Prompt — Exactly the lines from the start of the entries through the line with "६३३ नयाँ उद्योग दर्ता" are required in the output, with no pictures among them.

Source information —
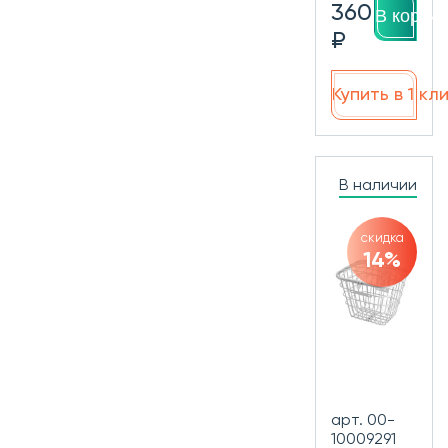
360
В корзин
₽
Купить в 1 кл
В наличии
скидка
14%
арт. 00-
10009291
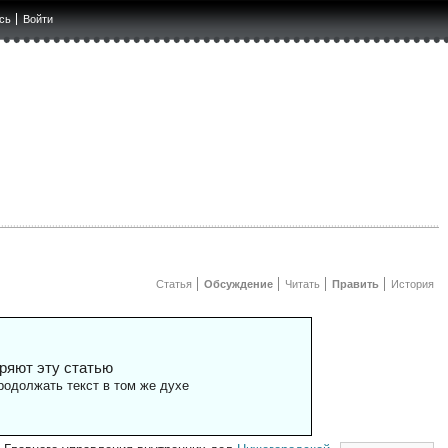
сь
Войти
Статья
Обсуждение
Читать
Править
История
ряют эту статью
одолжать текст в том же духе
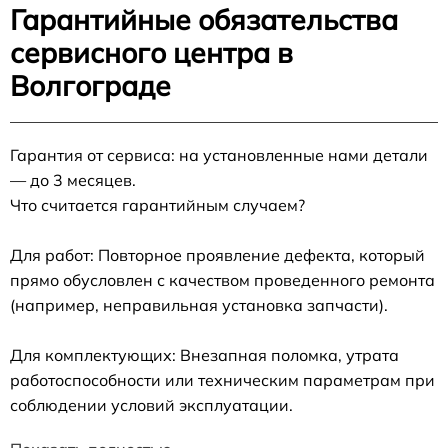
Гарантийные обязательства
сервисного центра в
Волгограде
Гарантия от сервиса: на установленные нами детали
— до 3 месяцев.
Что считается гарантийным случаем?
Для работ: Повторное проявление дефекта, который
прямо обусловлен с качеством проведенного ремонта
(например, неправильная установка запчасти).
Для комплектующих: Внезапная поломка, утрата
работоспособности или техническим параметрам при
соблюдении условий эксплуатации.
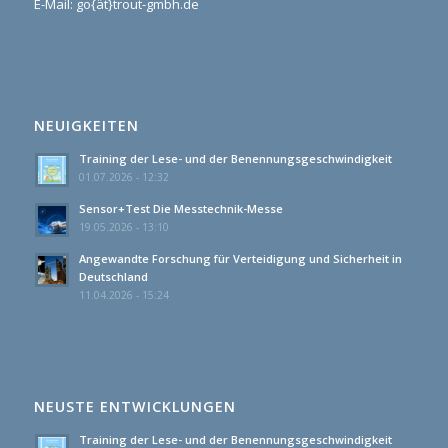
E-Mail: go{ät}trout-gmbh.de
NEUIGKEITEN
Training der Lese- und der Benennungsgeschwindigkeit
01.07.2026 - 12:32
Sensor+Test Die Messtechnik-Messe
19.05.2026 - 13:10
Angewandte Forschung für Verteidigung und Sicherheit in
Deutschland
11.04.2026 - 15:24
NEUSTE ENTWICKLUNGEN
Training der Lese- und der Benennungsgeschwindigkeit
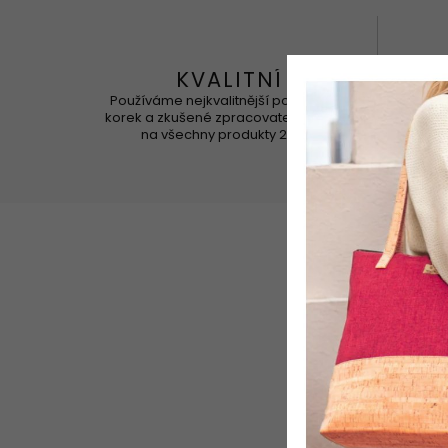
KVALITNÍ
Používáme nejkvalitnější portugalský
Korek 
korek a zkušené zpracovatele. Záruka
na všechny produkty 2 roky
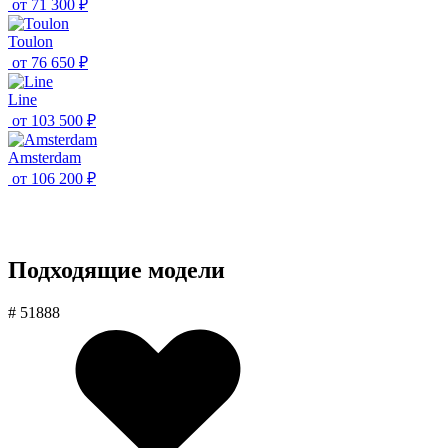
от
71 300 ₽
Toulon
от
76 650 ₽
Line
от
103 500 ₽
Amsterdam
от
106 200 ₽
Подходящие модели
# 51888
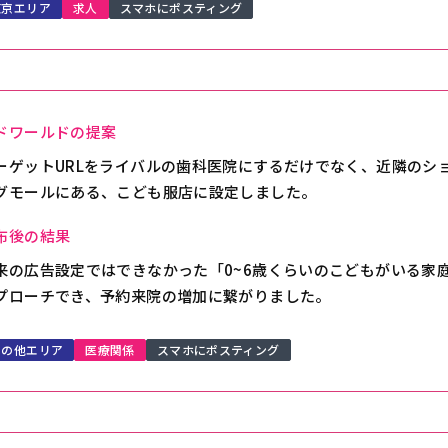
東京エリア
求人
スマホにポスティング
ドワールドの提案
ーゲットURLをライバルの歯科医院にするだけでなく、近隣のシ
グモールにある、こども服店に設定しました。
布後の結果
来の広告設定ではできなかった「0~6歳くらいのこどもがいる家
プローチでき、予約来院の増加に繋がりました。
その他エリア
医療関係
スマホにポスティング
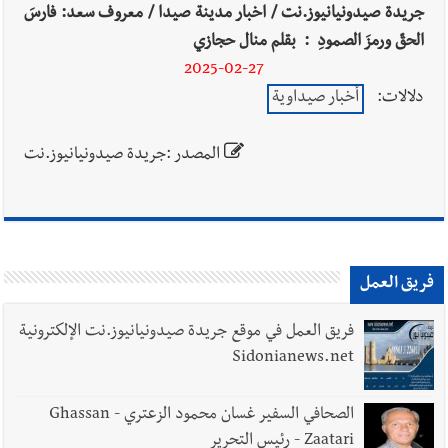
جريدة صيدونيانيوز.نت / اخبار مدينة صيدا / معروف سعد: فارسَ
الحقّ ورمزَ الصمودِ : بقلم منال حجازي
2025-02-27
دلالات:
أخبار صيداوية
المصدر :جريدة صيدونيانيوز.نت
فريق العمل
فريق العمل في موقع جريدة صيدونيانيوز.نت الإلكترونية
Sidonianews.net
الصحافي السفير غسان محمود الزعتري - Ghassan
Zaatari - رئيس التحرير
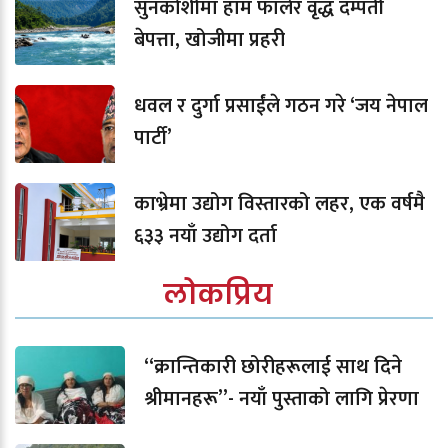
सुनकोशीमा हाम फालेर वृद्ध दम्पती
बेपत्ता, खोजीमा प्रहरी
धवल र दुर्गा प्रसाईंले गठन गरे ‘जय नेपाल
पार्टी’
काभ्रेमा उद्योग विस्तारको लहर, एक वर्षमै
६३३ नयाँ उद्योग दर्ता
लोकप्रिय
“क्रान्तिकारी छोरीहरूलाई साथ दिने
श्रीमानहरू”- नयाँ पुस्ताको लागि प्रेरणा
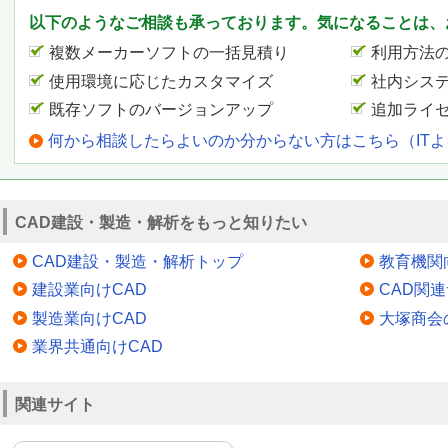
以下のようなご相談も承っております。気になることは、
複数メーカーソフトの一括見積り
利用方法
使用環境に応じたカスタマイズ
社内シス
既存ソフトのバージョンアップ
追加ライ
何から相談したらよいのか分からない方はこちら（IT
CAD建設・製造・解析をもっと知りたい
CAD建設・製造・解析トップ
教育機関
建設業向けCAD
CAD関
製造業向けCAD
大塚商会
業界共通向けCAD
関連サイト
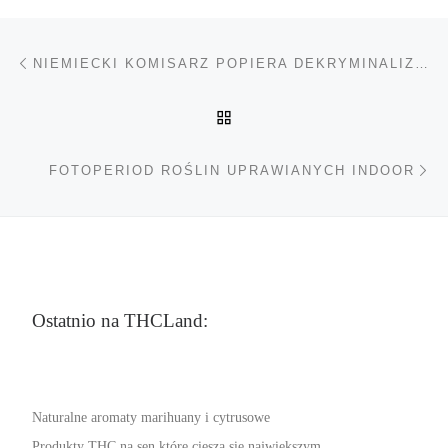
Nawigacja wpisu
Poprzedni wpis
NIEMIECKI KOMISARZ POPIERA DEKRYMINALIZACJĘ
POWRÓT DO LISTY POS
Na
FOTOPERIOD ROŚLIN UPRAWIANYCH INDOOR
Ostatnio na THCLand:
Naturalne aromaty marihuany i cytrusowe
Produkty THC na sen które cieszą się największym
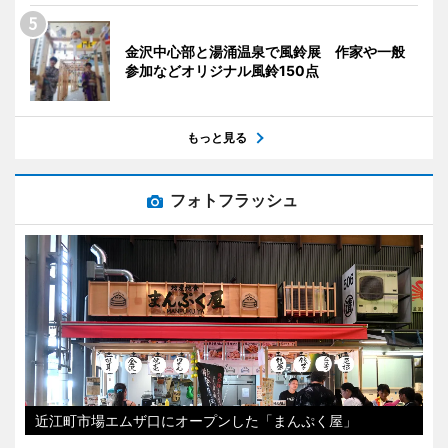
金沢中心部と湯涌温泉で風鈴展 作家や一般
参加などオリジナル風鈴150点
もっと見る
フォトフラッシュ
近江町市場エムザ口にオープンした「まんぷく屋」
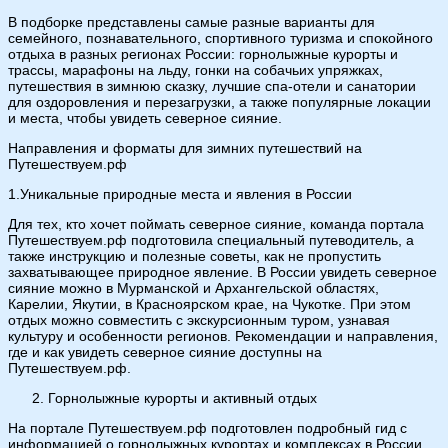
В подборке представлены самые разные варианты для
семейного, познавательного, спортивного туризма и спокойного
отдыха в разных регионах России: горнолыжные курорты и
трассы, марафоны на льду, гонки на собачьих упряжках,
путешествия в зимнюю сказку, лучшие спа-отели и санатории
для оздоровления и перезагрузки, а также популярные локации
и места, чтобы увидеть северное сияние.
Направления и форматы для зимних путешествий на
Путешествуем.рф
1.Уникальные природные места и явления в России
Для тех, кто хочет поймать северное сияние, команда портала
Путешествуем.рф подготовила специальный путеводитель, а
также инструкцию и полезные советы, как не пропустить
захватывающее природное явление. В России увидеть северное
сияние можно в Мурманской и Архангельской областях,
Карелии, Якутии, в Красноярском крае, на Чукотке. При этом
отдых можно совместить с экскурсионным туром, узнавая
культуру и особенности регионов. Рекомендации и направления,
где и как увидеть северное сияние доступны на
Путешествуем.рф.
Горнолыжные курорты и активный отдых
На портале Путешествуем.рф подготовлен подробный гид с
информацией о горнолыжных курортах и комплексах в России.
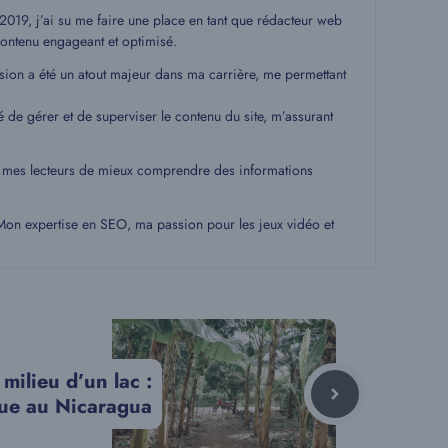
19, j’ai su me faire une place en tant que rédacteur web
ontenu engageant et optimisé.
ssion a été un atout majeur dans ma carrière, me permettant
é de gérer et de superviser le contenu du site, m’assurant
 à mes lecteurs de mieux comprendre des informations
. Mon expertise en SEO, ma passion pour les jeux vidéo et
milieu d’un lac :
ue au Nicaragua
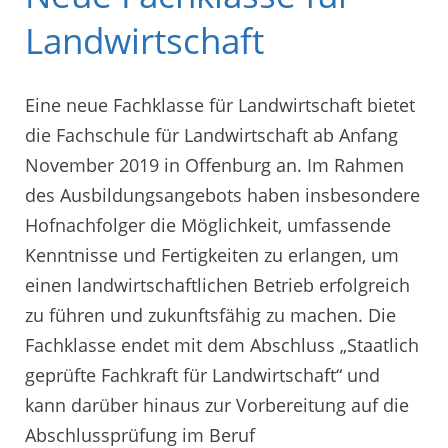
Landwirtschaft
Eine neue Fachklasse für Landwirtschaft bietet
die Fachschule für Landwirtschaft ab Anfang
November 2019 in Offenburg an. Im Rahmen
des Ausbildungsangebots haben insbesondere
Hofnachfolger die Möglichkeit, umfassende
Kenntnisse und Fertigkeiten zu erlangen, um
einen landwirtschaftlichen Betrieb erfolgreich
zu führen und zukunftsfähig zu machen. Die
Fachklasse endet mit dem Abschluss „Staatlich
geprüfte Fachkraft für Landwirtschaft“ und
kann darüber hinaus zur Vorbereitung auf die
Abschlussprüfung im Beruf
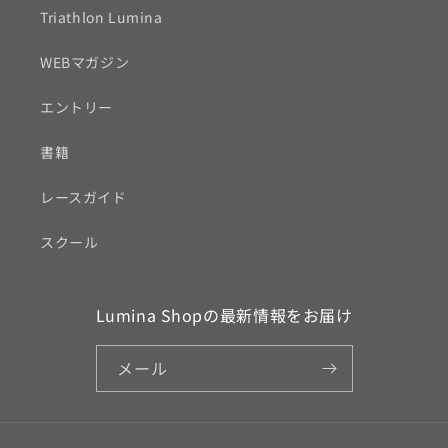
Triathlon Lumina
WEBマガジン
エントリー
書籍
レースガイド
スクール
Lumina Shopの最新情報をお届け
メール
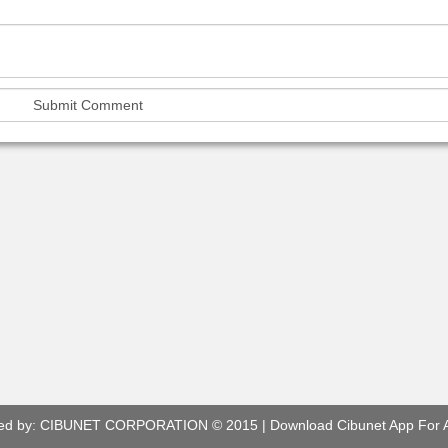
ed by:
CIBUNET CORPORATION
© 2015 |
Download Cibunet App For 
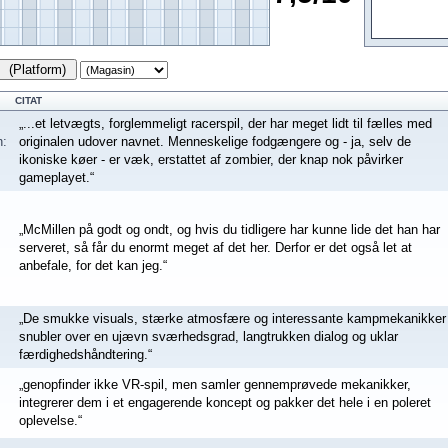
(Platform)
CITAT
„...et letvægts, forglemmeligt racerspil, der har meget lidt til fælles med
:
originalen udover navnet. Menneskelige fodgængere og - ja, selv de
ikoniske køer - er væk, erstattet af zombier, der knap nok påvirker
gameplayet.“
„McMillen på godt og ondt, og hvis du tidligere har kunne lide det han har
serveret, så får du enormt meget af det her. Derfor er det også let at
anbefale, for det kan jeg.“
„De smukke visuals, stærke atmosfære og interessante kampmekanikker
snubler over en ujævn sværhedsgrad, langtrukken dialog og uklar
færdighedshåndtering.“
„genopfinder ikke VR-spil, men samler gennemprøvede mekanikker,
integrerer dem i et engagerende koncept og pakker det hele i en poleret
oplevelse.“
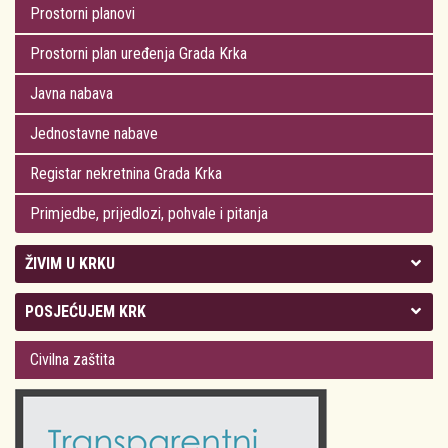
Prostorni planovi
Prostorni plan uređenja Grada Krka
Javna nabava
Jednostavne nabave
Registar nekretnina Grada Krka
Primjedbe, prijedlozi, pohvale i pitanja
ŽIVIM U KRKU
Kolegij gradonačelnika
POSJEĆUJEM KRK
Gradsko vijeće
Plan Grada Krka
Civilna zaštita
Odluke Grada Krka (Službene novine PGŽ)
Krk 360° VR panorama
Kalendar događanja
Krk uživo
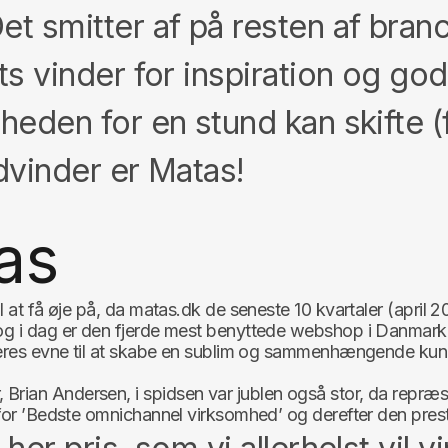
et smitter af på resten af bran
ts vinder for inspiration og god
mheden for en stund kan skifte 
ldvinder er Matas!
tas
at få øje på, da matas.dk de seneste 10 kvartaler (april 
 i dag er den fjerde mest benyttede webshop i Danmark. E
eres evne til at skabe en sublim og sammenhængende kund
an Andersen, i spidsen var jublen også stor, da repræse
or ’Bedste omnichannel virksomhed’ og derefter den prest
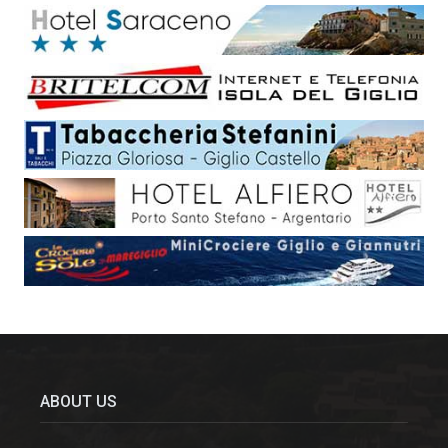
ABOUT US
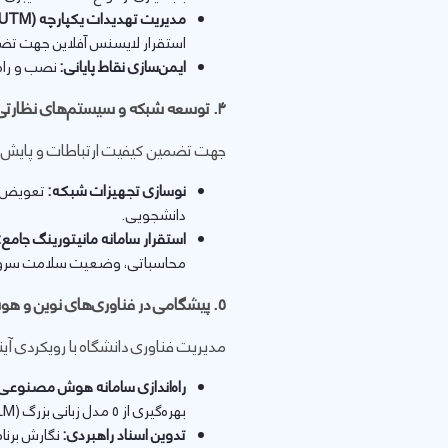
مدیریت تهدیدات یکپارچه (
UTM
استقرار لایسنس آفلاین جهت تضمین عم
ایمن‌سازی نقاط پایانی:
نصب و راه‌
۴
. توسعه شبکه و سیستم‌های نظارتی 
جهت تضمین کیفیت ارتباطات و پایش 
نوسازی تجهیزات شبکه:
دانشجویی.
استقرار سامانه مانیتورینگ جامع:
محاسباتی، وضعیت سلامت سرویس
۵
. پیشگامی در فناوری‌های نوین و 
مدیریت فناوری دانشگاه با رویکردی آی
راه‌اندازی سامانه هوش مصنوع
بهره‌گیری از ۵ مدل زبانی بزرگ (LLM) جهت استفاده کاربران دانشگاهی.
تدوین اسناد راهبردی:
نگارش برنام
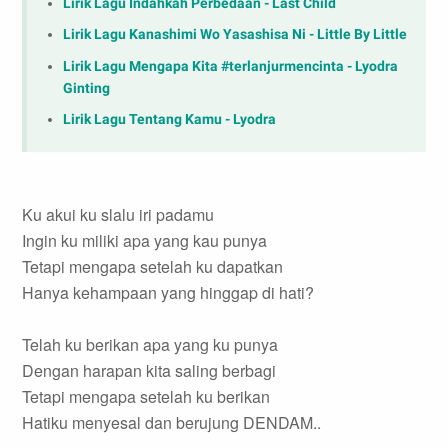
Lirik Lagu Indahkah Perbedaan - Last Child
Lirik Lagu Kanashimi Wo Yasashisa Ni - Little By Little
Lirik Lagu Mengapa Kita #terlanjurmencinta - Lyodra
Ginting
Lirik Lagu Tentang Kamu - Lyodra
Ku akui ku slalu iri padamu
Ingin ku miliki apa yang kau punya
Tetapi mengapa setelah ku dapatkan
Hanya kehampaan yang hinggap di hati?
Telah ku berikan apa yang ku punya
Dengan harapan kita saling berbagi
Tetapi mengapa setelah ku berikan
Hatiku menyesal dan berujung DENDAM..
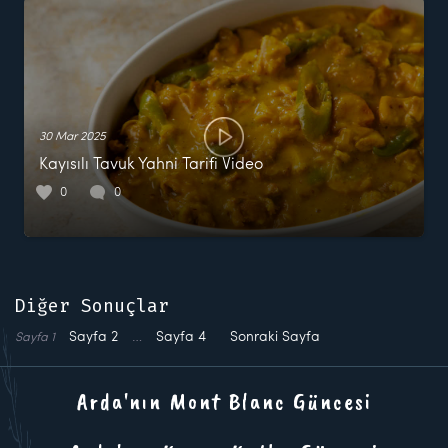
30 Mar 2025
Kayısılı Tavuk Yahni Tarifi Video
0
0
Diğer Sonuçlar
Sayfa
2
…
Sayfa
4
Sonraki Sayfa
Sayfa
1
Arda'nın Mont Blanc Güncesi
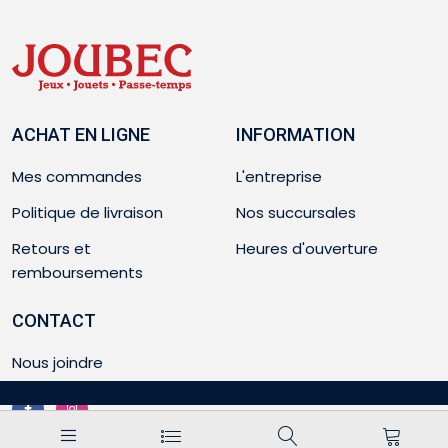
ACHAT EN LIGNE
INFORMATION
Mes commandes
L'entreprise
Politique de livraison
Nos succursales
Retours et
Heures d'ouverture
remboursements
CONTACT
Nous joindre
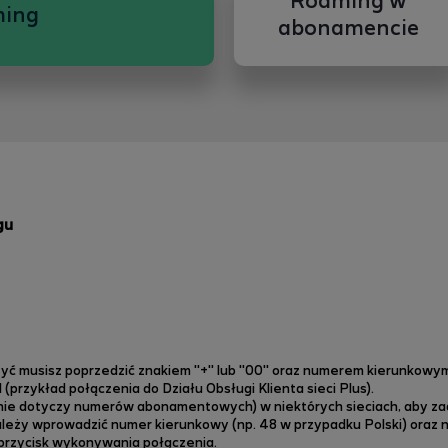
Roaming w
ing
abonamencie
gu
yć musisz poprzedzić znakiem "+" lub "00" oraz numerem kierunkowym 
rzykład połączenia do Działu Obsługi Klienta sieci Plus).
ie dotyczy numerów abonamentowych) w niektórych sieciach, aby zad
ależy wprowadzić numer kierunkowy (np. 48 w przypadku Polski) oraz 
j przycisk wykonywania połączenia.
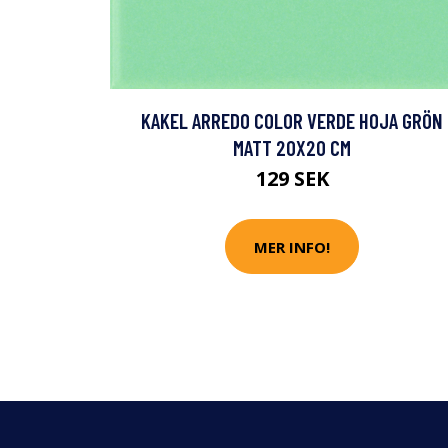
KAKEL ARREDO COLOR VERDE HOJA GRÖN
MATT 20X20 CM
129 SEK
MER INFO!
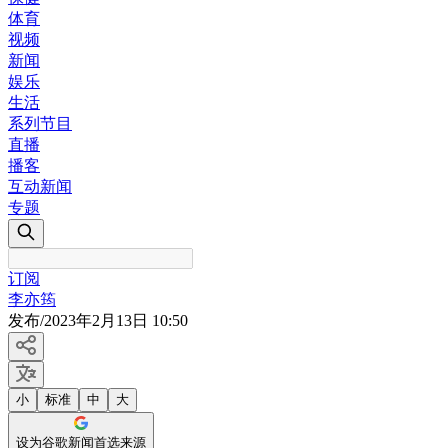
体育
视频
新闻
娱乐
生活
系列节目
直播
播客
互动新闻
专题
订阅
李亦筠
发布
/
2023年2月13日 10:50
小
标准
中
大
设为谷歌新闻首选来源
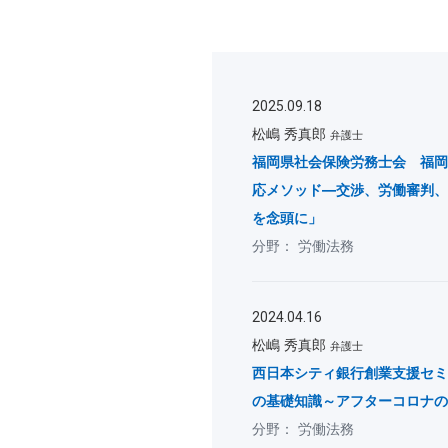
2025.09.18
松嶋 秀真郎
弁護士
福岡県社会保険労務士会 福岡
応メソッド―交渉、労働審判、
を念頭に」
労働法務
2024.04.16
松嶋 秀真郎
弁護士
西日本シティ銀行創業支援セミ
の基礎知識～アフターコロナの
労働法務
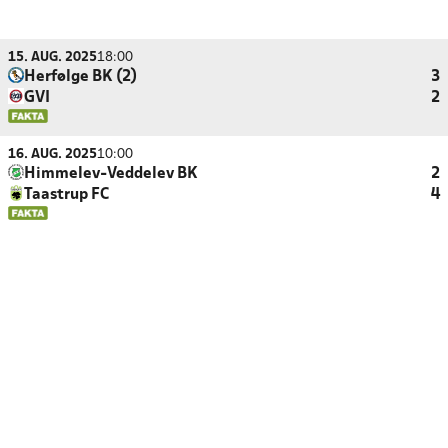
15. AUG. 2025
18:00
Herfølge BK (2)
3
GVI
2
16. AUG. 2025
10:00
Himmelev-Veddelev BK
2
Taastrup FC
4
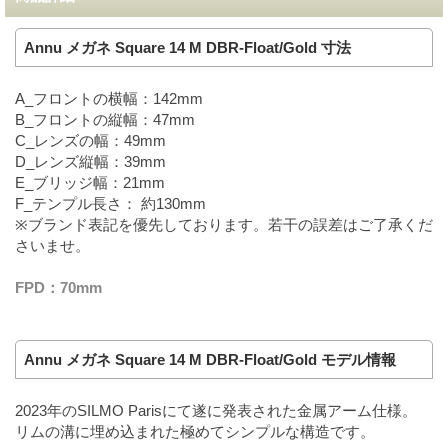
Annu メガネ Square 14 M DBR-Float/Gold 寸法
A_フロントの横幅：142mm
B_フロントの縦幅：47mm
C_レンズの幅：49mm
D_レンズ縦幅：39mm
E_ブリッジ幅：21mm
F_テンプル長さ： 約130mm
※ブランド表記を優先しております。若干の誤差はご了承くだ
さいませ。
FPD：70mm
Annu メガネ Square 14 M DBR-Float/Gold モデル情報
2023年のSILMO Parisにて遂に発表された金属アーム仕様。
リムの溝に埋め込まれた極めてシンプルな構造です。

Your solution —
360
В корзин
₽
Купить в 1 кл
В наличии
скидка
14%
арт. 00-
10009291
сь
Войти
Статья
Обсуждение
Читать
Править
История
ряют эту статью
одолжать текст в том же духе
Гарантийные обязательства
сервисного центра в
Волгограде
Гарантия от сервиса: на установленные нами детали
— до 3 месяцев.
Что считается гарантийным случаем?
Для работ: Повторное проявление дефекта, который
прямо обусловлен с качеством проведенного ремонта
(например, неправильная установка запчасти).
Для комплектующих: Внезапная поломка, утрата
работоспособности или техническим параметрам при
соблюдении условий эксплуатации.
E-Mail: go{ät}trout-gmbh.de
NEUIGKEITEN
Training der Lese- und der Benennungsgeschwindigkeit
01.07.2026 - 12:32
Sensor+Test Die Messtechnik-Messe
19.05.2026 - 13:10
Angewandte Forschung für Verteidigung und Sicherheit in
Deutschland
11.04.2026 - 15:24
NEUSTE ENTWICKLUNGEN
Training der Lese- und der Benennungsgeschwindigkeit
KVALITNÍ
Používáme nejkvalitnější portugalský
Korek 
korek a zkušené zpracovatele. Záruka
na všechny produkty 2 roky
от
71 300 ₽
Toulon
от
76 650 ₽
Line
от
103 500 ₽
Amsterdam
от
106 200 ₽
Подходящие модели
# 51888
東京エリア
求人
スマホにポスティング
ドワールドの提案
ーゲットURLをライバルの歯科医院にするだけでなく、近隣のシ
グモールにある、こども服店に設定しました。
布後の結果
来の広告設定ではできなかった「0~6歳くらいのこどもがいる家
プローチでき、予約来院の増加に繋がりました。
その他エリア
医療関係
スマホにポスティング
جريدة صيدونيانيوز.نت / اخبار مدينة صيدا / معروف سعد: فارسَ
الحقّ ورمزَ الصمودِ : بقلم منال حجازي
2025-02-27
دلالات:
أخبار صيداوية
المصدر :جريدة صيدونيانيوز.نت
فريق العمل
فريق العمل في موقع جريدة صيدونيانيوز.نت الإلكترونية
Sidonianews.net
الصحافي السفير غسان محمود الزعتري - Ghassan
Zaatari - رئيس التحرير
सुनकोशीमा हाम फालेर वृद्ध दम्पती
बेपत्ता, खोजीमा प्रहरी
धवल र दुर्गा प्रसाईंले गठन गरे ‘जय नेपाल
पार्टी’
काभ्रेमा उद्योग विस्तारको लहर, एक वर्षमै
६३३ नयाँ उद्योग दर्ता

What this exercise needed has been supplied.